2. Why did Germany’s leaders gamble on war in 1914?
3. Why did Britain’s leaders decide to intervene when war broke out on the Continent?
4. Was the war, as is often asserted, really greeted with popular enthusiasm?
5. Did propaganda, and especially the press, keep the war going, as Karl Kraus believed?
6. Why did the huge economic superiority of the British Empire not suffice to inflict defeat on the Central Powers more quickly and without American intervention?
7. Why did the military superiority of the German army fail to deliver victory over the British and French armies on the Western Front, as it delivered victory over Serbia, Rumania and Russia?

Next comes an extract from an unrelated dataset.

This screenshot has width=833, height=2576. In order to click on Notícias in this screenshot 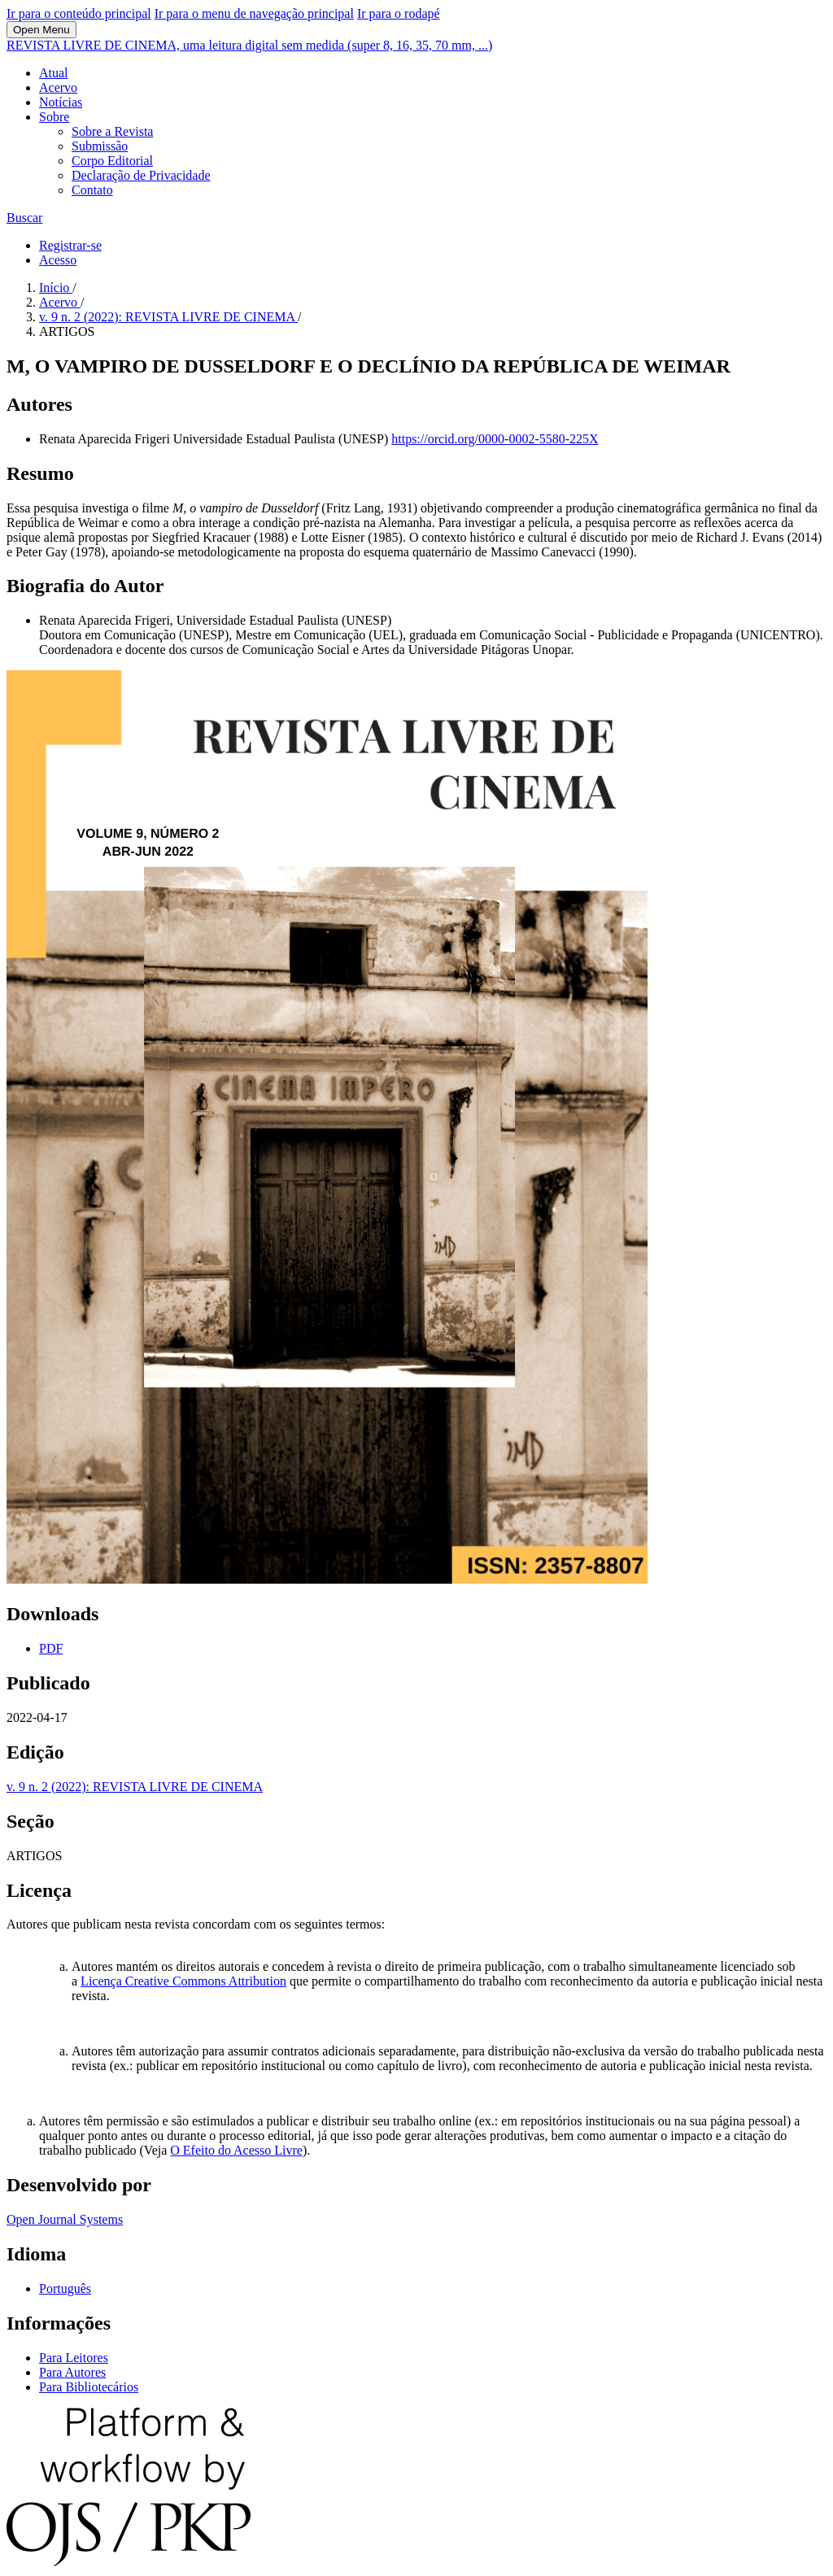 , I will do `click(60, 102)`.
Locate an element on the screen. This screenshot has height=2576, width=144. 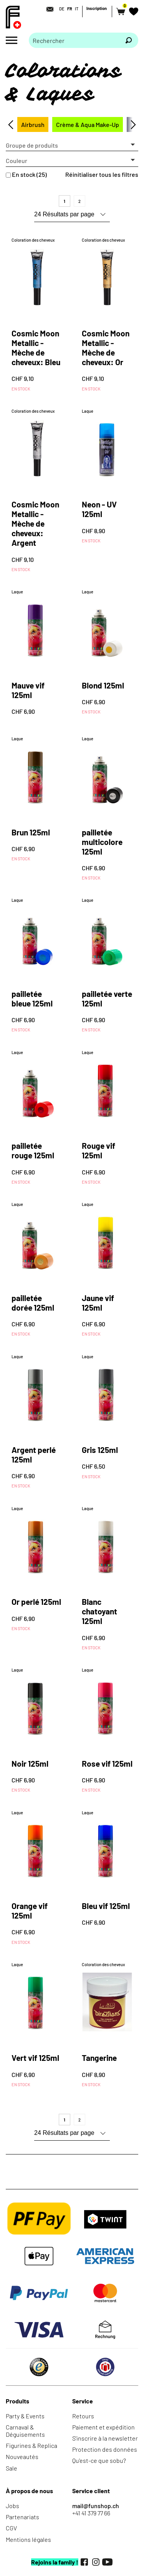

8. Why did men keep fighting when, as the war poets tell us, conditions on the battlefield were so wretched?
9. Why did men stop fighting?
10. Who won the peace—to be precise, who ended up paying for the war?’’
“By way of a preamble, and to show why new answers can still be found to those questions, I wish to point out the contradictory nature of the beliefs most commonly held on the subject as it has been and is remembered.’’
“The first is that the war was horrible.’’
‘’The second is that it was nevertheless inevitable.’’
Ferguson covers these points throughly. In fact, he is so detailed, so comprehensive, it can become redundant. Appears to be writing for scholars more than the general reader. Charts, footnotes, references, other historians, poets, personal letters, etc.,etc., are all here.
Closer to a reference work than essay. Nevertheless, persuasive, clear, analytical and interesting. I listened to the audible version and could follow the detailed presentation without irritation.
Enjoyed the counter-cultural, different, other viewpoint.
About one thousand notes (linked on iPad)
Hundreds references in bibliography.
Exhaustive index with working links.